_TASK DETAILS_. Once the line holding "například na pohovku, měli" is found in the listing below, write it out and each later line exactly, up to and including the one holding "6. Socializace je základ".

_INPUT_.
·····
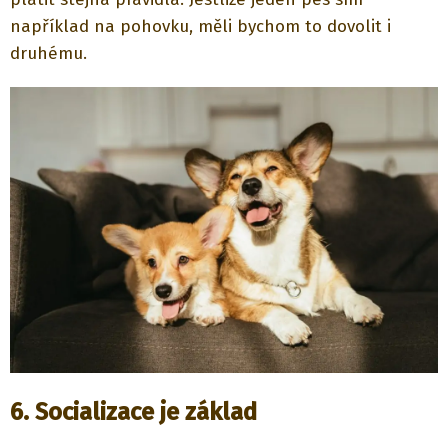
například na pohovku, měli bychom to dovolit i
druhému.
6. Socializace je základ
·····
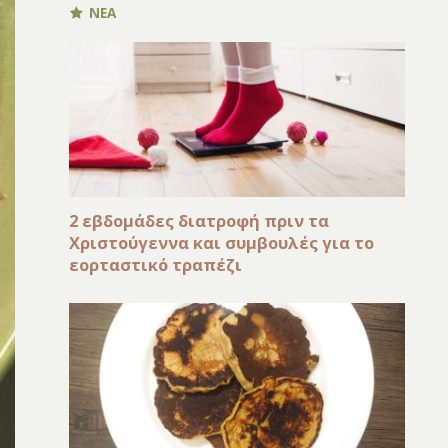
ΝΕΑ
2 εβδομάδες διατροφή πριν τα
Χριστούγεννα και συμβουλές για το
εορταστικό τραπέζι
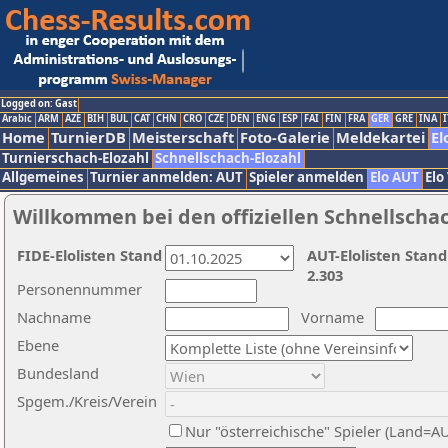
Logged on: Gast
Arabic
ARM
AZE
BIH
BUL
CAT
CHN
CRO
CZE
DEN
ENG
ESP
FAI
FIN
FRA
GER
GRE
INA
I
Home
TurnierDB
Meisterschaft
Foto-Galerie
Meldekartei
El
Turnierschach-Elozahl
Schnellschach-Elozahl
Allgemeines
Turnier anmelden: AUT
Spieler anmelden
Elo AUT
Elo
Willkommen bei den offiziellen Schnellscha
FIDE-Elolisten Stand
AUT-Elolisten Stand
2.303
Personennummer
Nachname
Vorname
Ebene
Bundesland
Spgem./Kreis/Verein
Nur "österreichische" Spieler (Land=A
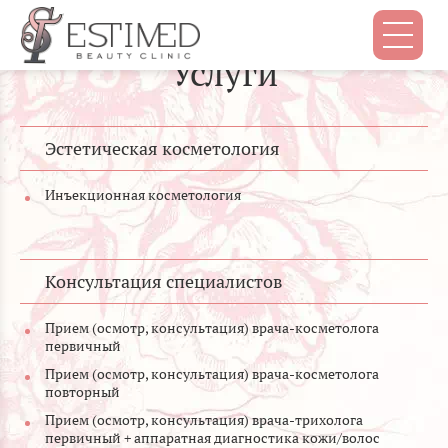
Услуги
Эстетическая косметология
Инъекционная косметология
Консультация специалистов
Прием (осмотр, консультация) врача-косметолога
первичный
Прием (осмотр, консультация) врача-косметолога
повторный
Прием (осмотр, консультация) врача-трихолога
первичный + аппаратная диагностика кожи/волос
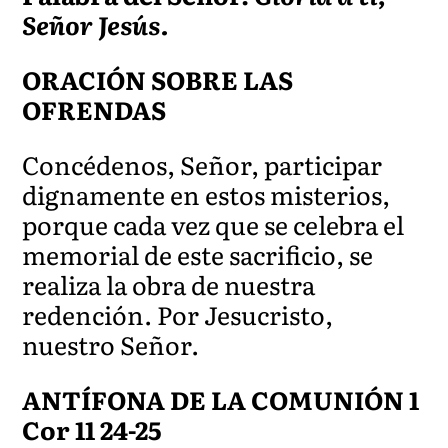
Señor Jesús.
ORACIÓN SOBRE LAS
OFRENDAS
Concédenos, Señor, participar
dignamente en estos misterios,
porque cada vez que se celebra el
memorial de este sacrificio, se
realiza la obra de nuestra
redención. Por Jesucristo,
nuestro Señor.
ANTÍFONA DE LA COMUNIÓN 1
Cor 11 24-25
·····
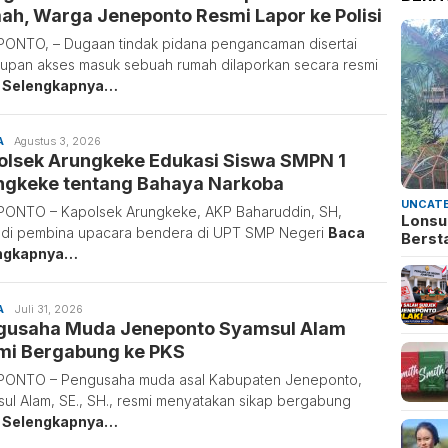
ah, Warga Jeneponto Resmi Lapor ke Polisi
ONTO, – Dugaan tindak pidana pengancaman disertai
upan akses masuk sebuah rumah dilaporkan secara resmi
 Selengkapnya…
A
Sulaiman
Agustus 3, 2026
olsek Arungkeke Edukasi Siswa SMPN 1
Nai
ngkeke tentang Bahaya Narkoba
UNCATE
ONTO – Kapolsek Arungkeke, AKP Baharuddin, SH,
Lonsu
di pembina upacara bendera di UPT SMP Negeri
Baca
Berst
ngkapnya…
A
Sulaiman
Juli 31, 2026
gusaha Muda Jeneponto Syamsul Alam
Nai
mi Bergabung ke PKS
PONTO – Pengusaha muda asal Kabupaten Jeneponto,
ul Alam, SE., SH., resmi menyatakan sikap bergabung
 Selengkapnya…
·····
_SOLVED PROBLEM_.
například na pohovku, měli bychom to dovolit i
druhému.
6. Socializace je základ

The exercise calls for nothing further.